Dataset entries
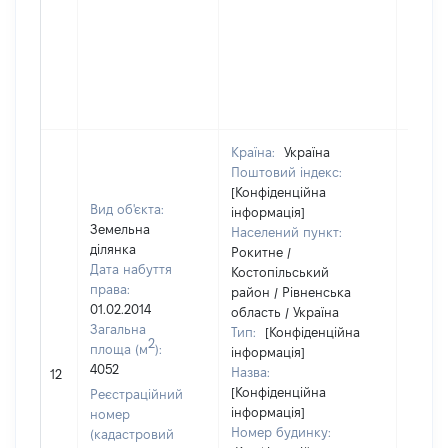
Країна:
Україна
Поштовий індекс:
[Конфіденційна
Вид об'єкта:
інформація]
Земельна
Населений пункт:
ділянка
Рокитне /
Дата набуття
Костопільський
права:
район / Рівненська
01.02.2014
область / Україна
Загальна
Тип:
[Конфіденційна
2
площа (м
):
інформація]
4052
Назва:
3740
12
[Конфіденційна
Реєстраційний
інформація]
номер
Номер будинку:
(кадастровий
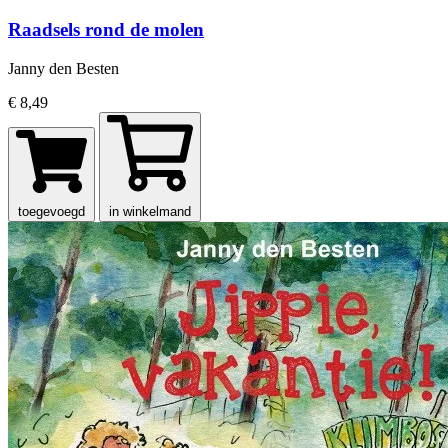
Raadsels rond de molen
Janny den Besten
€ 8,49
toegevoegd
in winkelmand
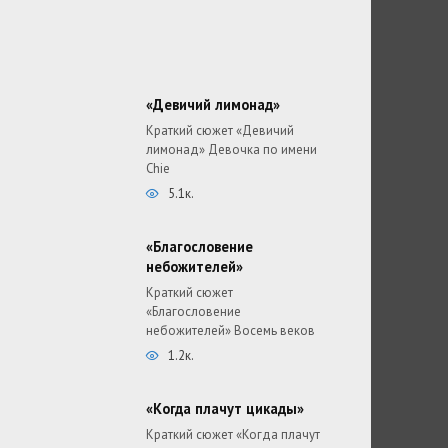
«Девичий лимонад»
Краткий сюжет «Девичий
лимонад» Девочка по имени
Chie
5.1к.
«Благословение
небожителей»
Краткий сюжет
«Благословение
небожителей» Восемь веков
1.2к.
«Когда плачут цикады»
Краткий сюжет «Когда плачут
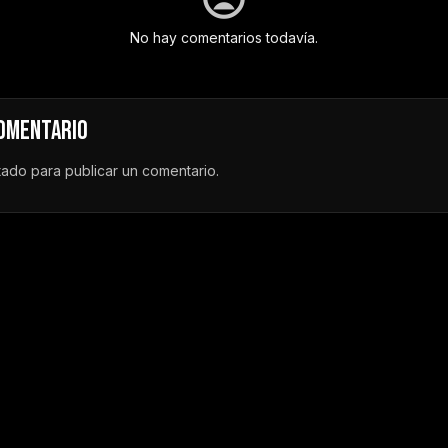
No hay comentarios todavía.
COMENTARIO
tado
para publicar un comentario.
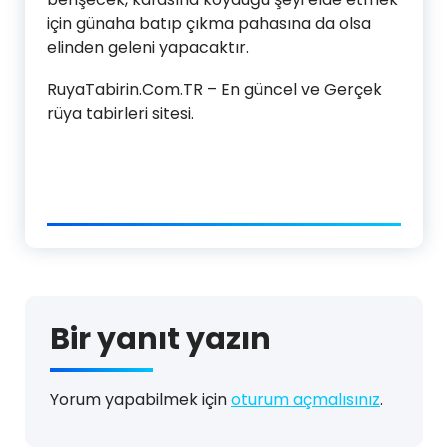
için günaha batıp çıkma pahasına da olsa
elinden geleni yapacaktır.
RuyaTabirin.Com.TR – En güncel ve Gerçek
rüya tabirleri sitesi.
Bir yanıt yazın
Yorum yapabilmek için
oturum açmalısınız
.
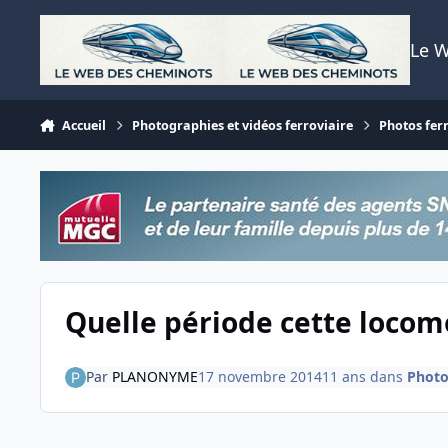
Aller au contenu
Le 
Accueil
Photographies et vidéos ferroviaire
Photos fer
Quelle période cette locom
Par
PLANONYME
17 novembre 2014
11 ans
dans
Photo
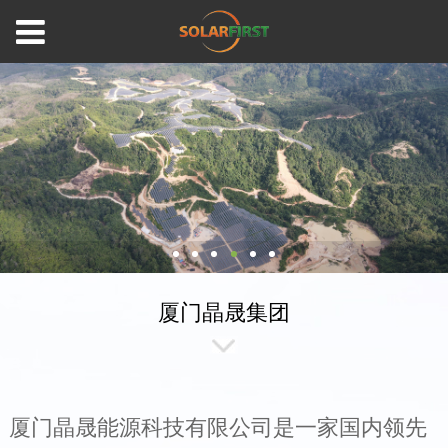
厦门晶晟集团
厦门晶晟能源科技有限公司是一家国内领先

...

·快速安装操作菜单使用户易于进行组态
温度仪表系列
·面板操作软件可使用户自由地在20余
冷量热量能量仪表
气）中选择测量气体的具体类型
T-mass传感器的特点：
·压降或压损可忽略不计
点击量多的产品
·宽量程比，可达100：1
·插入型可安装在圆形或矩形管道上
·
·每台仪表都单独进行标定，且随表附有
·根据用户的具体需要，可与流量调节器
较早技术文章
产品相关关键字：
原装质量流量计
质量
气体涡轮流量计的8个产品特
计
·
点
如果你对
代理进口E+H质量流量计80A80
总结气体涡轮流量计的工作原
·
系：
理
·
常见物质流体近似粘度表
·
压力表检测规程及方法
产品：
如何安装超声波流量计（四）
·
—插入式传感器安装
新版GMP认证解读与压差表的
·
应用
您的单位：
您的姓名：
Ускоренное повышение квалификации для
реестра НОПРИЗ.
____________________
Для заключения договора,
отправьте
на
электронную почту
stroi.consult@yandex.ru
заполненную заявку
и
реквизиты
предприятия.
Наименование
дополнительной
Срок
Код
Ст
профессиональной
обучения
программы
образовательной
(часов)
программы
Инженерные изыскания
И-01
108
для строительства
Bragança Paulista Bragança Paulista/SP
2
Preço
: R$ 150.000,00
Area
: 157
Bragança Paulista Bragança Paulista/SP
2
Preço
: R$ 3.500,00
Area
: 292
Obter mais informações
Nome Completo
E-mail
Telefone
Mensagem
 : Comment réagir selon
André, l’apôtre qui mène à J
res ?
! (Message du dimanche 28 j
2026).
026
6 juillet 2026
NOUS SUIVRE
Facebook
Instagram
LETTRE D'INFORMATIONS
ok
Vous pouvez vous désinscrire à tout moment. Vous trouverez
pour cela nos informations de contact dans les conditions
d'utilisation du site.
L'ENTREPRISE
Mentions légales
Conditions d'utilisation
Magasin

--

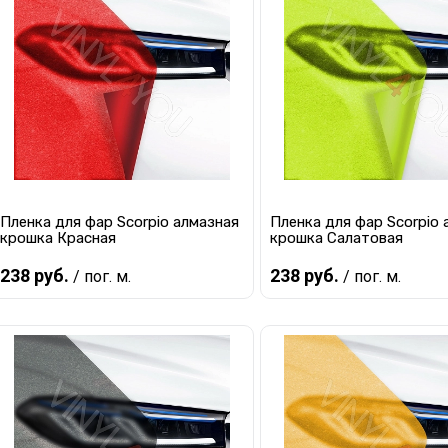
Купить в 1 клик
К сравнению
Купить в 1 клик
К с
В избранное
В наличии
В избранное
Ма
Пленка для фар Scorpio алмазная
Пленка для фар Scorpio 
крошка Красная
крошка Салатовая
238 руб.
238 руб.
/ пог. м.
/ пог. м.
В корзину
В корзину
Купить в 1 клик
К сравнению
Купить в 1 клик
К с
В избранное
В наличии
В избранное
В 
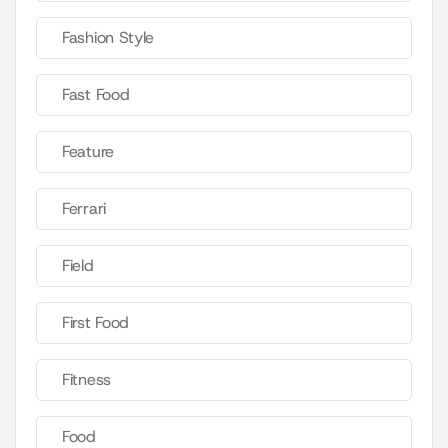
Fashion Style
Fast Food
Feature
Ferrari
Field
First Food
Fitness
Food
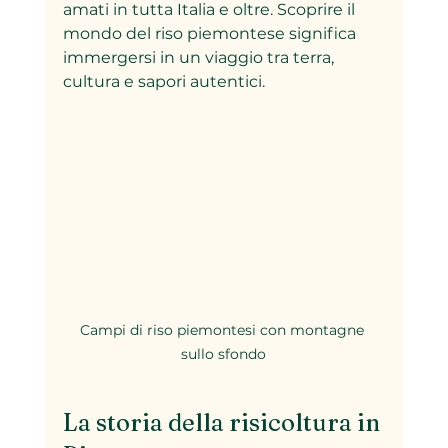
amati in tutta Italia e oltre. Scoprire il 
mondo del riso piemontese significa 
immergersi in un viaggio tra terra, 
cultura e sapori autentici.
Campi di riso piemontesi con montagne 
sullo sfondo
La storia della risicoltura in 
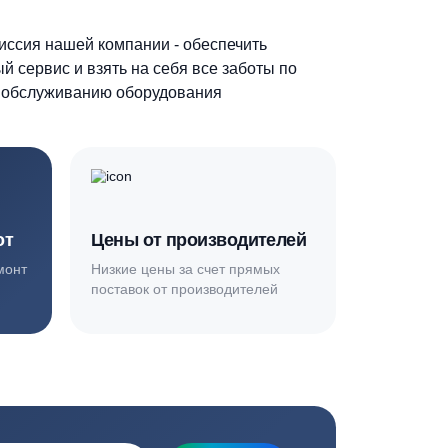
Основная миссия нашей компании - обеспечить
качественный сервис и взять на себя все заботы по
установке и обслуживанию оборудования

#### The problem
Copy the lines above exactly, starting with the line that contains "No hay comentarios todavía." and ending with the line that contains "厦门晶晟能源科技有限公司是一家国内领先", and leave out any pictures.

#### Output below
No hay comentarios todavía.
COMENTARIO
tado
para publicar un comentario.
için günaha batıp çıkma pahasına da olsa
elinden geleni yapacaktır.
RuyaTabirin.Com.TR – En güncel ve Gerçek
rüya tabirleri sitesi.
Bir yanıt yazın
Yorum yapabilmek için
oturum açmalısınız
.
Aller au contenu
Le 
Accueil
Photographies et vidéos ferroviaire
Photos fer
Quelle période cette locom
Par
PLANONYME
17 novembre 2014
11 ans
dans
Photo
厦门晶晟集团
厦门晶晟能源科技有限公司是一家国内领先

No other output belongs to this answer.